A good cover letter answers 6 key questions. Within that, you can employ as
much creativity as you like, as long as you keep things either A) succinct, or
B) entertaining enough to pull the reader through.

The 6 key questions you need to answer for the reader are:

1\. Which position you're applying for. 2\. Can you do the job from a
functional point of view? 3\. Can you do the job from an organisational point
of view? (human awareness, business awareness) 4\. Are you motivated to do the
job? 5\. Are you the type of person they'd enjoy working with? 6\. Should they
actually get in touch with you?

Here's how I'd mark you on those:

1\. 0/10. 2\. 8/10. 3\. 0/10. 4\. 6/10. 5\. Subjective, but I'd say 4/10. 6\.
7/10.

Total: 21/50. Presumably you'd score better on '1' in a real-life situation,
therefore 31/50.

Hopefully this feedback is useful to you.

------
WillyF
I like the less formal, personal tone. It makes you seem like a real person,
and it makes you more likable. That's important. The problem is that it's all
about you.

A cover letter's goal is to position yourself as the solution to someone
else's problem. That means showing that you understand their needs. It's hard
to do that without a cover letter that is highly personalized.

You also don't mention any specific accomplishments. You can write for hours
about how much you love programming, but what most hiring managers are really
concerned with is your end product.

Keep the personal tone, but talk more about the employer and less about you.
When you do talk about yourself, talk about specific things that you've done
that demonstrate that you're the guy for the job.

------
bdunbar
For the love o' Pete - break this up into paragraphs. As-is it's unreadable.

If I were a hiring manager (I'm not, but I scan resumes for them now and
again) I'd give you an A for enthusiasm and circular file it.
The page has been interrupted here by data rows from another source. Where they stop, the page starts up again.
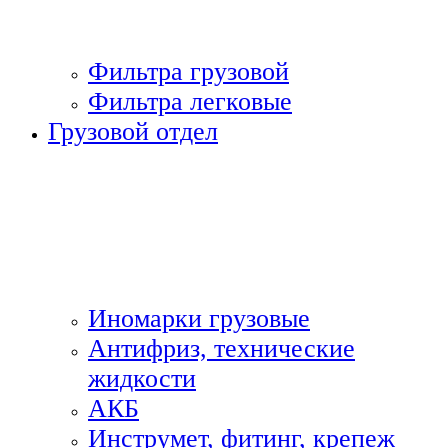
Фильтра грузовой
Фильтра легковые
Грузовой отдел
Иномарки грузовые
Антифриз, технические
жидкости
АКБ
Инструмет, фитинг, крепеж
The actual content .. this won't fly at all with a mid-to-large organization,
or an HR person, that's for sure.

Might work with a smaller company, or startup.

Best advice echoes that above: tailor your letter to the recipient. Use this
enthusiasm to tell them how you would solve _their_ problem.

------
lanna
I like personal cover letters more than the cold, cookie-cutter standard ones.
However, yours is too emotional. Be more objective and straight to the point.

------
snaveint
I prefer this to the standard cover letter, but make sure you don't come
across too arrogant. e.g. this line is unnecessary in my opinion: "Do you
remember your first CS class? How there were a few people who just couldn’t
handle the obscure bugs and the hours upon hours of staring at the screen and
they ended up dropping out?".

------
javanix
Thanks for all of the help, everyone - HN is great for this sort of "real-
world" feedback.

I'll update this thread later when I have a chance to make some changes.

------
ilanco
HTML and CSS are not programming languages.

------
joeld42
The enthusiasm is good, but add more specific examples of problems you've
solved and things you've built.

------
state
This is most definitely a more persuasive approach than the standard format.
Stick with it.